*What you should do*
Exactly as written, print out each entry in the data, with no pictures.

[Dataset items]
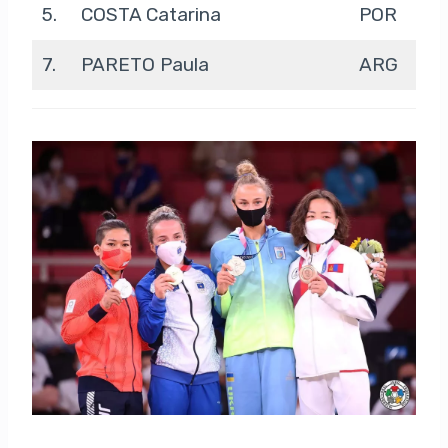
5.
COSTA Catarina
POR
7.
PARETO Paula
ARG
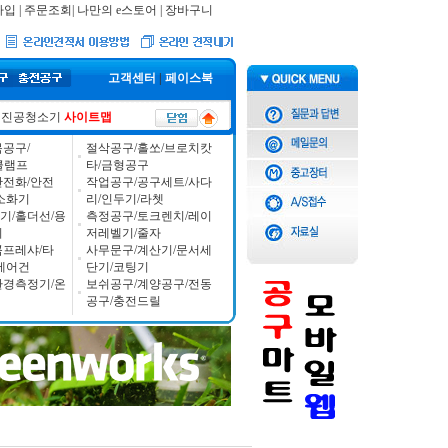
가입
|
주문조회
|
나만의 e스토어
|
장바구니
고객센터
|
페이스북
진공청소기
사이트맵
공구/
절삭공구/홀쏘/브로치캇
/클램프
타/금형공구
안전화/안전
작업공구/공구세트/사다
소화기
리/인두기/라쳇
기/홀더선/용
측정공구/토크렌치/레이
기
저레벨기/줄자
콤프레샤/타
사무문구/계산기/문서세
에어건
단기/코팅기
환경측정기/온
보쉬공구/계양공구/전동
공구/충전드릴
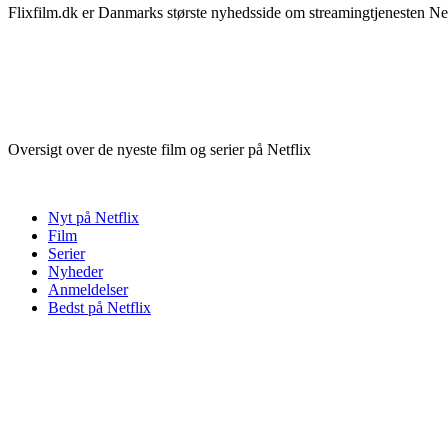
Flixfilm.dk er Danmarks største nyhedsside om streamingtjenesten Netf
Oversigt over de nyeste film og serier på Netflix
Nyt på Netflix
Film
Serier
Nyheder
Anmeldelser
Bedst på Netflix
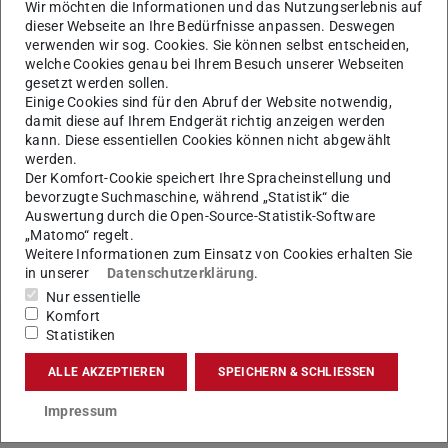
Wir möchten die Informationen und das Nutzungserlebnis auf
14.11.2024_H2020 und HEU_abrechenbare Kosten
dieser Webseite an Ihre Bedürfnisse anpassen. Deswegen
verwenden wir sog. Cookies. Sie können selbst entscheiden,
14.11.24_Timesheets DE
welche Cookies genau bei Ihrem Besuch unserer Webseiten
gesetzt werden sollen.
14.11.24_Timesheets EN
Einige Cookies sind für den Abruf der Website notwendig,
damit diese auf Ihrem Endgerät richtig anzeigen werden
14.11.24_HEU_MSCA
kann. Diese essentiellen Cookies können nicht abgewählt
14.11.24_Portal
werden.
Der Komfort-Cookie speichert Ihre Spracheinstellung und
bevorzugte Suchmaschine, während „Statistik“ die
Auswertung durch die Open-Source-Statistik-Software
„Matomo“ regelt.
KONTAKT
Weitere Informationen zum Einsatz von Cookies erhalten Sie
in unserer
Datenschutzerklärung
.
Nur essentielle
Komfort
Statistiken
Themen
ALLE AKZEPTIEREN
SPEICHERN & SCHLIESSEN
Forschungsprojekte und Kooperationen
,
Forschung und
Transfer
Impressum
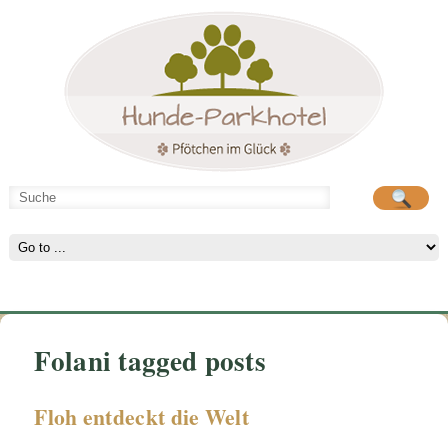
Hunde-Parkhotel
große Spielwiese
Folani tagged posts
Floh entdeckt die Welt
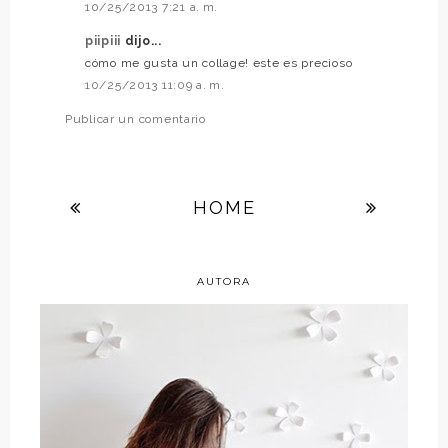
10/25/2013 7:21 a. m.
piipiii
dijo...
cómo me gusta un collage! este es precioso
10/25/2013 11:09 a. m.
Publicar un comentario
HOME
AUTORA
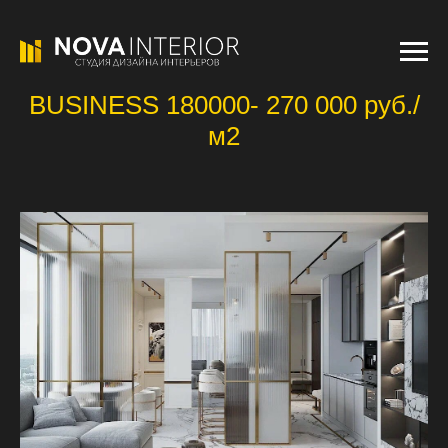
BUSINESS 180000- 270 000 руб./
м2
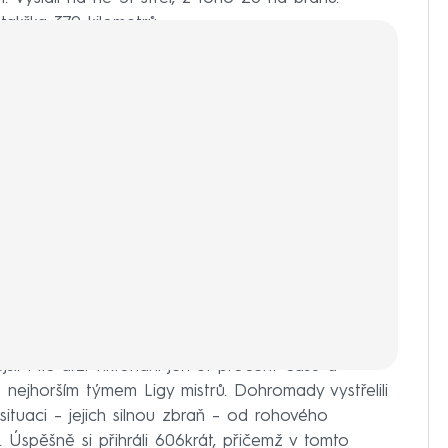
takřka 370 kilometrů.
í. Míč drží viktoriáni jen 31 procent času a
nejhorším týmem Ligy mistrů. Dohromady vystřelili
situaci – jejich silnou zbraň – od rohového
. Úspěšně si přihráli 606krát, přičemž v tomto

*Solution to this task*
5.
COSTA Catarina
POR
7.
PARETO Paula
ARG
가입
|
주문조회
|
나만의 e스토어
|
장바구니
고객센터
|
페이스북
진공청소기
사이트맵
공구/
절삭공구/홀쏘/브로치캇
/클램프
타/금형공구
안전화/안전
작업공구/공구세트/사다
소화기
리/인두기/라쳇
기/홀더선/용
측정공구/토크렌치/레이
기
저레벨기/줄자
콤프레샤/타
사무문구/계산기/문서세
에어건
단기/코팅기
환경측정기/온
보쉬공구/계양공구/전동
공구/충전드릴
Flixfilm.dk er Danmarks største nyhedsside om streamingtjenesten Netf
Oversigt over de nyeste film og serier på Netflix
Nyt på Netflix
Film
Serier
Nyheder
Anmeldelser
Bedst på Netflix
Wir möchten die Informationen und das Nutzungserlebnis auf
14.11.2024_H2020 und HEU_abrechenbare Kosten
dieser Webseite an Ihre Bedürfnisse anpassen. Deswegen
verwenden wir sog. Cookies. Sie können selbst entscheiden,
14.11.24_Timesheets DE
welche Cookies genau bei Ihrem Besuch unserer Webseiten
gesetzt werden sollen.
14.11.24_Timesheets EN
Einige Cookies sind für den Abruf der Website notwendig,
damit diese auf Ihrem Endgerät richtig anzeigen werden
14.11.24_HEU_MSCA
kann. Diese essentiellen Cookies können nicht abgewählt
14.11.24_Portal
werden.
Der Komfort-Cookie speichert Ihre Spracheinstellung und
bevorzugte Suchmaschine, während „Statistik“ die
Auswertung durch die Open-Source-Statistik-Software
„Matomo“ regelt.
KONTAKT
Weitere Informationen zum Einsatz von Cookies erhalten Sie
in unserer
Datenschutzerklärung
.
Nur essentielle
Komfort
Statistiken
Themen
ALLE AKZEPTIEREN
SPEICHERN & SCHLIESSEN
Forschungsprojekte und Kooperationen
,
Forschung und
Transfer
Impressum
Hunde-Parkhotel
große Spielwiese
Folani tagged posts
Floh entdeckt die Welt
10/25/2013 7:21 a. m.
piipiii
dijo...
cómo me gusta un collage! este es precioso
10/25/2013 11:09 a. m.
Publicar un comentario
HOME
AUTORA
BUSINESS 180000- 270 000 руб./
м2
takřka 370 kilometrů.
í. Míč drží viktoriáni jen 31 procent času a
nejhorším týmem Ligy mistrů. Dohromady vystřelili
situaci – jejich silnou zbraň – od rohového
. Úspěšně si přihráli 606krát, přičemž v tomto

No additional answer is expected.